Opera dopo opera, pagina dopo pagina, Guido Gozzano regala al lettore storie e schizzi, volti come quello di Carlotta, l’amica della nonna Speranza, “nome non fine ma dolce che come le essenze resusciti le diligenze, lo scialle e le crinoline”, la Carlotta di chiara ispirazione goethiana, innamorata in un patriota mazziniano, come quello della signorina Felicita o la Felicità, “quasi brutta, priva di lusinga”, ma con la “faccia buona e casalinga” e “gli occhi fermi, l’iridi sincere azzurre d’un azzurro di stoviglia”, che vive a Villa Amarena, con il padre in “fama d’usuraio”, “quasi bifolco”, che “non fa versi, taglia le camicie per suo padre e non medita Nietzsche”, come quello della Cocotte che “lo baciò quattrenne”, e che giura di “rifare bella come tutte le donne del suo sogno, un sogno nutrito d’abbandono in cui il poeta dichiara: “non amo che le rose che non colsi. Non amo che le cose che potevano essere e non sono state”, in un afflato malinconico che sfiora il pessimismo e che riprende i versi di Keats di “Ode su un’urna greca”: “Sì le melodie ascoltate son dolci; ma più dolci le non ascoltate”, un inno ai momenti perduti, in netto e consapevole contrasto con il “carpe diem” oraziano.

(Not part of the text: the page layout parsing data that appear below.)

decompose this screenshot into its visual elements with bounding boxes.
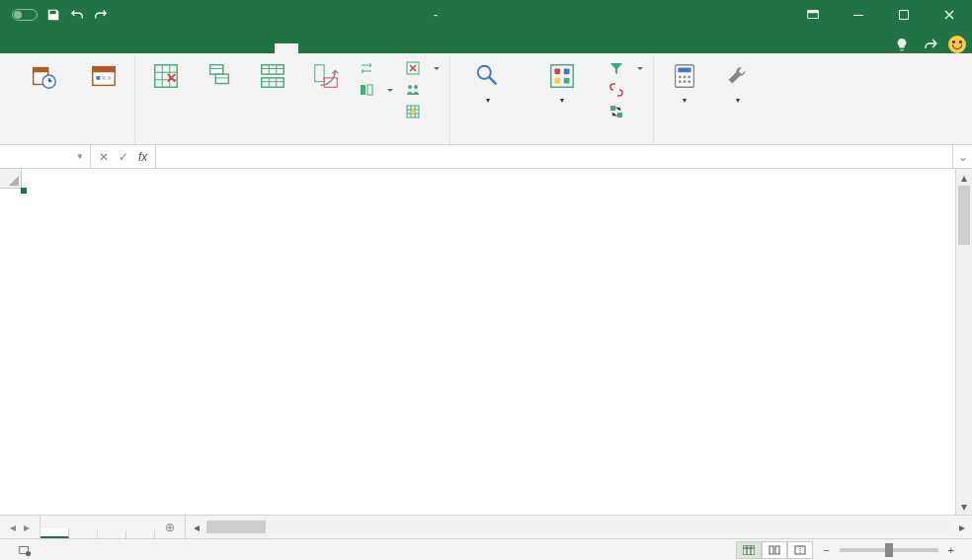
flip-button[interactable] (355, 80, 397, 100)
save-icon[interactable] (45, 7, 61, 23)
fill-blank-cells-button[interactable] (401, 102, 444, 121)
horizontal-scrollbar[interactable]: ◂ ▸ (185, 516, 972, 538)
svg-point-39 (679, 80, 682, 83)
svg-rect-18 (324, 78, 337, 87)
sheet-tab-subtract[interactable] (69, 530, 98, 538)
svg-rect-25 (411, 110, 415, 114)
new-sheet-icon[interactable]: ⊕ (155, 516, 185, 538)
delete-blanks-icon (405, 60, 421, 76)
svg-point-36 (679, 76, 682, 79)
name-box[interactable]: ▼ (0, 145, 91, 168)
hscroll-thumb[interactable] (206, 520, 266, 533)
select-all-corner[interactable] (0, 169, 22, 189)
tab-review[interactable] (156, 43, 180, 53)
scroll-thumb[interactable] (958, 186, 970, 245)
sync-selection-button[interactable] (605, 102, 647, 121)
tab-formulas[interactable] (109, 43, 132, 53)
filter-icon (608, 60, 624, 76)
tab-file[interactable] (6, 43, 38, 53)
date-time-wizard-button[interactable] (12, 58, 75, 96)
tab-help[interactable] (227, 43, 251, 53)
sheet-tab-bar: ◂ ▸ ⊕ ◂ ▸ (0, 515, 972, 538)
tab-page-layout[interactable] (85, 43, 109, 53)
create-cards-icon (203, 60, 235, 92)
scroll-left-icon[interactable]: ◂ (188, 520, 204, 534)
undo-icon[interactable] (69, 7, 85, 23)
swap-icon (359, 60, 374, 76)
tab-data[interactable] (132, 43, 156, 53)
cancel-formula-icon[interactable]: ✕ (99, 150, 109, 164)
tab-ablebits-data[interactable] (251, 43, 275, 53)
utilities-icon (722, 60, 754, 92)
zoom-out-icon[interactable]: − (823, 544, 829, 556)
scroll-down-icon[interactable]: ▾ (956, 498, 972, 515)
ribbon: ▾ ▾ ▾ ▾ (0, 53, 972, 145)
toggle-off-icon (12, 9, 38, 21)
view-normal-icon[interactable] (736, 541, 762, 559)
tab-ablebits-tools[interactable] (275, 43, 298, 53)
find-replace-icon (472, 60, 504, 92)
spreadsheet-grid: ▴ ▾ (0, 169, 972, 515)
transpose-button[interactable] (301, 58, 351, 96)
zoom-in-icon[interactable]: + (948, 544, 954, 556)
scroll-right-icon[interactable]: ▸ (953, 520, 970, 534)
svg-rect-13 (210, 65, 223, 74)
maximize-icon[interactable] (881, 0, 927, 29)
enter-formula-icon[interactable]: ✓ (119, 150, 128, 164)
swap-button[interactable] (355, 58, 397, 78)
vertical-scrollbar[interactable]: ▴ ▾ (955, 169, 972, 515)
minimize-icon[interactable] (836, 0, 881, 29)
svg-rect-10 (102, 76, 106, 80)
filter-button[interactable] (605, 58, 647, 78)
autosave-toggle[interactable] (8, 9, 38, 21)
find-replace-button[interactable]: ▾ (456, 58, 520, 108)
fx-icon[interactable]: fx (138, 150, 147, 164)
calculate-button[interactable]: ▾ (660, 58, 709, 108)
feedback-icon[interactable] (948, 36, 966, 53)
create-cards-button[interactable] (195, 58, 244, 96)
tab-insert[interactable] (61, 43, 85, 53)
view-page-break-icon[interactable] (787, 541, 813, 559)
select-by-button[interactable]: ▾ (524, 58, 601, 108)
svg-rect-9 (97, 76, 101, 80)
svg-rect-27 (551, 65, 574, 88)
sheet-nav-prev-icon[interactable]: ◂ (10, 520, 16, 534)
share-icon[interactable] (923, 37, 938, 52)
sheet-nav-next-icon[interactable]: ▸ (24, 520, 30, 534)
macro-record-icon[interactable] (18, 543, 32, 557)
sheet-tab-addtime[interactable] (126, 530, 155, 538)
svg-rect-11 (108, 76, 112, 80)
expand-formula-icon[interactable]: ⌄ (952, 145, 972, 168)
svg-point-43 (26, 550, 31, 555)
unpivot-table-button[interactable] (141, 58, 191, 96)
ribbon-tabs (0, 29, 972, 53)
sheet-tab-add[interactable] (40, 528, 69, 538)
scroll-up-icon[interactable]: ▴ (956, 169, 972, 186)
svg-rect-28 (555, 69, 561, 75)
svg-rect-17 (315, 65, 324, 82)
tab-view[interactable] (180, 43, 203, 53)
utilities-button[interactable]: ▾ (713, 58, 763, 108)
svg-point-41 (688, 80, 690, 83)
formula-input[interactable] (156, 145, 952, 168)
tab-home[interactable] (38, 43, 61, 53)
svg-rect-1 (808, 10, 819, 13)
tell-me[interactable] (895, 38, 913, 51)
date-picker-button[interactable] (79, 58, 128, 96)
find-broken-links-button[interactable] (605, 80, 647, 100)
close-icon[interactable] (927, 0, 972, 29)
sheet-tab-difference[interactable] (98, 530, 126, 538)
delete-blanks-button[interactable] (401, 58, 444, 78)
tab-developer[interactable] (203, 43, 227, 53)
view-page-layout-icon[interactable] (762, 541, 787, 559)
group-transform (135, 56, 450, 144)
svg-rect-29 (564, 69, 570, 75)
svg-point-23 (414, 85, 418, 89)
split-names-button[interactable] (401, 80, 444, 100)
split-table-button[interactable] (248, 58, 297, 96)
group-date-time (6, 56, 135, 144)
svg-rect-44 (743, 545, 755, 555)
zoom-slider[interactable] (840, 548, 938, 552)
ribbon-display-icon[interactable] (790, 0, 836, 29)
redo-icon[interactable] (93, 7, 109, 23)
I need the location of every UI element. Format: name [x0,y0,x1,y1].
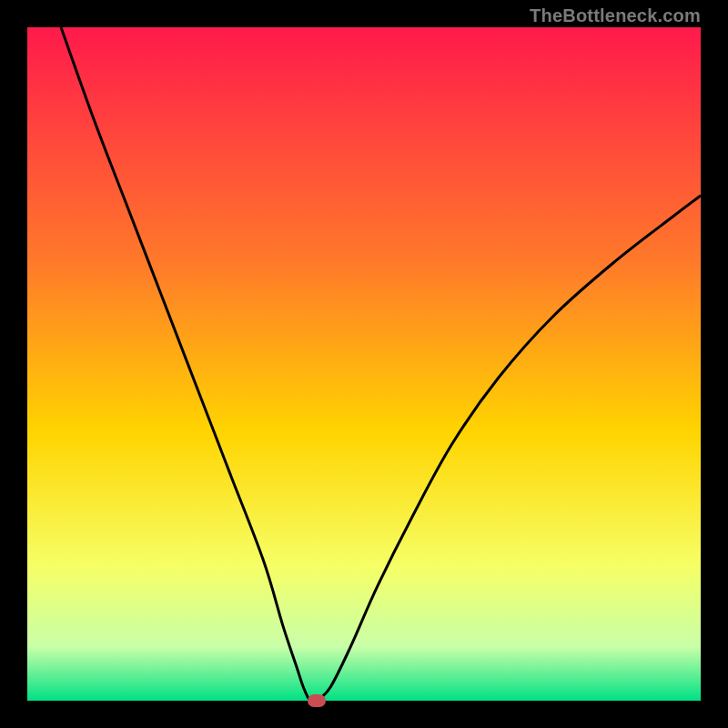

Nella sua partita a scacchi con la Morte, compagna di strada, Guido Gozzano, cercando il modo di ingannare la Signora vestita di nulla, diventa egli stesso protagonista di quasi tutti i suoi componimenti, interpretandoli in prima persona, intervenendo con le proprie riflessioni sempre velate di una sottile ironia, creando personaggi che sono il suo doppio come Totò Merumeni, il punitore di se stesso di Terenzio, quelle figure che, quando dovrà interrompere il cammino, continueranno a vivere l’esistenza che gli è stata negata e che, in un supremo e geniale atto di sfida al destino, immagina nell’ “Ipotesi”: “Quest’oggi il mio sogno mi canta figure, parvenze tranquille d’un giorno d’estate, nel mille e… novecento… quaranta”, poesia nella quale descrive una vecchiaia tranquilla accanto alla “consorte ignorante”, agli amici, lontano dalla città, dalla quale giungono le notizie dei figli, un sogno destinato a naufragare come Ulisse quando sfidò il fato cercando di varcare le colonne d’Ercole, ma, al tempo stesso, a realizzarsi attraverso il potere della letteratura perchè, in quei versi, Guido continua a vivere “in un’antichissima villa del Canavese”, in quel tempo che adesso è coniugato all’infinito.